When domiciles become these sorts of investments, that boosts rents, because it squeezes actual, available, affordable housing out of the market. And as rents soar, hordes of people lose a roof over their heads. If Trump really wants to help solve this crisis, the federal government should back building about seven million townhomes. Those are cheaper than single family dwellings, even though mortgage rates remain high. In other words, the millions of people who can’t afford a starter home, maybe could purchase a townhome. That, in turn, would free up apartments for those too strapped for cash to buy. If apartment vacancy rates rose, rents just might fall.
The other advantage of building townhouses is that they cost less to construct than big apartment buildings, and also less than tracts of unattached dwellings. The Washington Post put forth this notion of mass construction of townhomes October 21, as a way to plug the hole in middle class housing. It would have ripple effects, benefitting those drowning in the lower economic depths, as it saves Americans from the pernicious plutocratic practice of snapping up abodes and then leaving them empty.
Of course, this townhouse remedy does not apply to a dense, already built-up city like New York.
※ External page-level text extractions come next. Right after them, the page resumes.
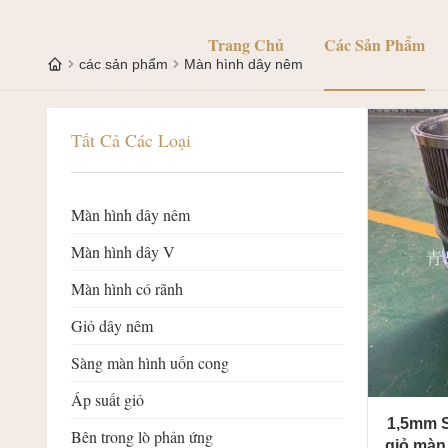
Trang Chủ
Các Sản Phẩm
các sản phẩm
Màn hình dây nêm
Tất Cả Các Loại
Màn hình dây nêm
Màn hình dây V
Màn hình có rãnh
Giỏ dây nêm
Sàng màn hình uốn cong
Áp suất giỏ
1,5mm S
Bên trong lò phản ứng
giỏ màn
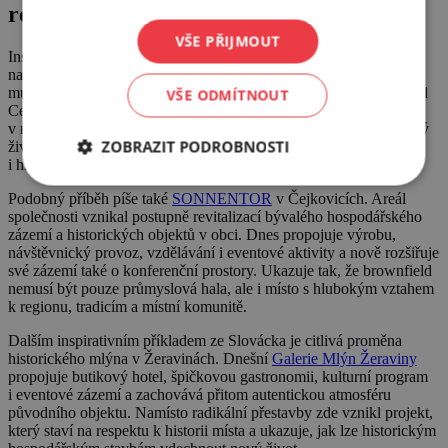
regionem
VŠE PŘIJMOUT
Inspirativní příklady však najdeme i mimo Brno. V Hruškách
na Břeclavsku vznikl citlivou rekonstrukcí historického mlýna
multifunkční prostor
Mlýn Hrušky
, který za svou revitalizaci získal
VŠE ODMÍTNOUT
Cenu Ministerstva průmyslu a obchodu za obnovu brownfieldu
v rámci České ceny za architekturu 2024. Projekt ukazuje, že nový
ZOBRAZIT PODROBNOSTI
život mohou získat nejen průmyslové areály ve městech, ale
i historické objekty v menších obcích.
Podobný příběh píše také
SONNENTOR
v Čejkovicích. Areál
společnosti vznikal postupně revitalizací bývalého hospodářského
zázemí a historických objektů v obci. Dnes propojuje výrobu,
návštěvnický provoz, vzdělávání i eventové aktivity a nově rozšiřuje
své zázemí také o konferenční prostory. Ukazuje tak, že brownfield
nemusí být pouze průmyslová hala, ale i místo s hlubokým vztahem
k regionu, tradicím a místní komunitě.
Dalším inspirativním příkladem ze Slovácka je citlivá proměna
historického mlýna v Žeravinách. Dnešní
Galerie Mlýn Žeraviny
propojuje butikový hotel, špičkovou gastronomii, kulturní program
i eventové zázemí a zachovává přitom autentickou atmosféru
původního objektu. Namísto radikální přestavby zde vznikl projekt,
který staví na respektu k historii místa a ukazuje, jak lze historickým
But there they’ve evidently got some decent people on the city council, politicians looking out for their constituents instead of their donors – now there’s something you don’t see every day, certainly not in our bought and paid-for inside the Beltway government. But with any luck, real-estate tycoon Trump will find a mass housing construction plan of interest when he moves to the white house. Voters would be grateful, because everybody knows – the American housing mess is a national scandal.